» Problem requirements
Which lines hold the word "توستر"? Copy each of them from the material.

» Materials provided
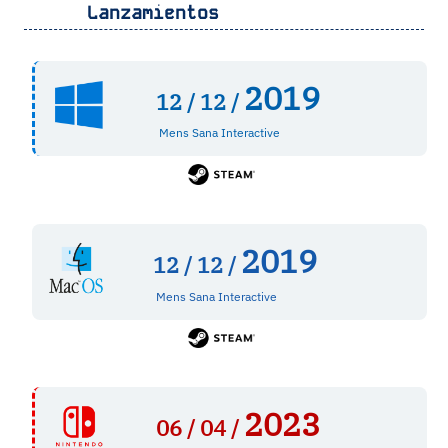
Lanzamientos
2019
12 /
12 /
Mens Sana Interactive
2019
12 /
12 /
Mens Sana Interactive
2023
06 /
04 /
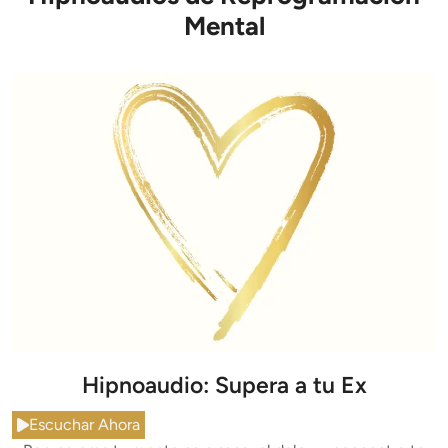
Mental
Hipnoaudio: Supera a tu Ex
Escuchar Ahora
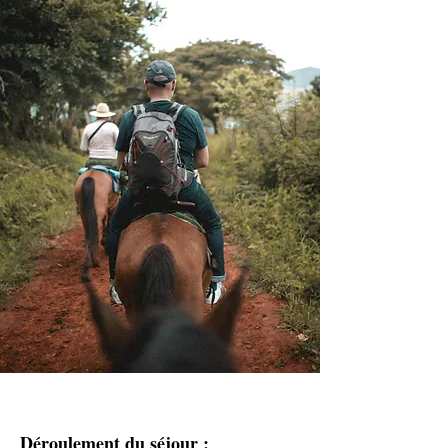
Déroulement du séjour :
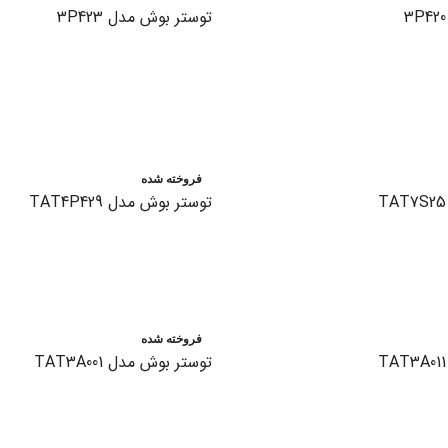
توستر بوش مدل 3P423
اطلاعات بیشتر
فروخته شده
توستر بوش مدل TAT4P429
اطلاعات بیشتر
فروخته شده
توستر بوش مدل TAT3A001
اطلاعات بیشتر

* * *

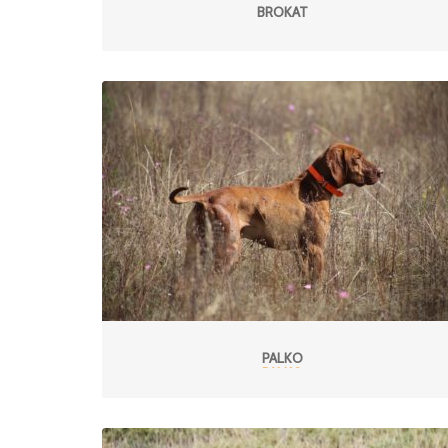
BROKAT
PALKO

» Response area
توستر بوش مدل 3P423
توستر بوش مدل TAT4P429
توستر بوش مدل TAT3A001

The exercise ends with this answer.